How can we tell if Robo-advisors will be successful? By Andrew Power from Deloitte
The first one was a presentation by Andrew Power from Deloitte about the robo business and its promising future. How can we tell if Robo-advisors will be successful? Have you ever heard about the advice gap? Many people who want to invest their money, do so without professional advice. They ask a friend or a family member or simply do not request any advice at all. The gap between people who actually use professional advice before investing and the ones who don’t is called “the advice gap”. How does this relate to robo investing? Well, people do not get advice because obtaining it is complicated, expensive or both. Since Robo-advice is accessible and cheap at the same time, chances are that these unsatisfied potential clients will soon be using robo-advisors to invest their money.
Now, are we certain that this new clientele from the advice gap will be enough to sustain many robo-advisor companies? According to Deloitte, with a 75 basis points (0.75%) net fee and an average account of £35,000, a robo company could breakeven at £3Bn assets under management (AUM). The biggest robo-advisor in business is Vanguard which is currently managing £33Bn (figure from InvestorJunkie.com). However, Vanguard dwarfs all its competitors by far! Charles Schwab, Betterment and Wealthfront are still above the trigger but all the other robo-advisors are actually start-ups with only a few millions AUM. While Andrew Powers concedes that the robo business already gives a clear advantage to the incumbents since they have the brand and the customers, Deloitte believes that the competition will be fierce. In other words, yes, robo business is definitely part of the future but no, there will not be enough space for everyone to survive.
Don’t be so optimistic, robo-advisors target millennials! By Alan Miller from SCM Direct
This leads us to the intervention of Alan Miller, founding partner and fund manager of SCM Direct. Alan doesn’t share the optimism of Deloitte. For him, the 75bps net fee is actually not realistic. Robo-advisors average net fee is already at 50bps and with all the competition going on, there should be room to improve.
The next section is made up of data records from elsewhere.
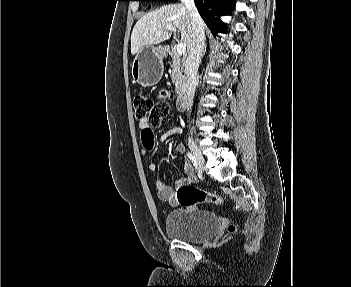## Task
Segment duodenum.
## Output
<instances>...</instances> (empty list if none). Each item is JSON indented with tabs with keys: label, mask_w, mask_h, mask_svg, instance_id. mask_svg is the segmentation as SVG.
<instances>
[{
	"label": "duodenum",
	"mask_w": 351,
	"mask_h": 287,
	"mask_svg": "<svg viewBox=\"0 0 351 287\" xmlns=\"http://www.w3.org/2000/svg\"><path fill=\"white\" fill-rule=\"evenodd\" d=\"M176 106L179 111H185L188 108V94L181 92L177 98Z\"/></svg>",
	"instance_id": "obj_1"
}]
</instances>
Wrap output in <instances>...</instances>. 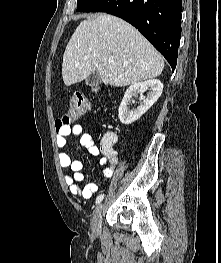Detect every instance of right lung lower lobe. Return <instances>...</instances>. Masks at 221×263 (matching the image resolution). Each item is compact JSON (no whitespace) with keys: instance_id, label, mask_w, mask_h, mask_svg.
Instances as JSON below:
<instances>
[{"instance_id":"right-lung-lower-lobe-1","label":"right lung lower lobe","mask_w":221,"mask_h":263,"mask_svg":"<svg viewBox=\"0 0 221 263\" xmlns=\"http://www.w3.org/2000/svg\"><path fill=\"white\" fill-rule=\"evenodd\" d=\"M182 0H104L93 12L118 16L135 26L175 69L181 37Z\"/></svg>"}]
</instances>
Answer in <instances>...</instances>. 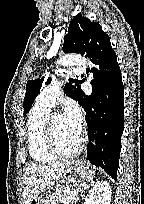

The average account size should also be lowered from £35,000 to £12,000. Why? Because robo-advisors are targeting millennials who have much less money to invest. Taking these new parameters into account, to start making profits, a robo company would need to manage much more than £3Bn. On top of that, millennials represent only 5% of the asset management customers which leaves start-ups with a very narrow segment to compete for growth. Alan is also claiming that pursuant to his calculations, a start-up robo advisor should expect an 11 years’ time-frame before making a profit. SCM’s founding partner also pointed out that he found evidence of misleading performances, misleading fees and lack of appropriate regulatory permissions among the robo-advisor companies.
Even if the robo business seems very promising, there are still uncertainties, variables and challenges that need to be overcome before true automated asset management becomes part of our daily lives.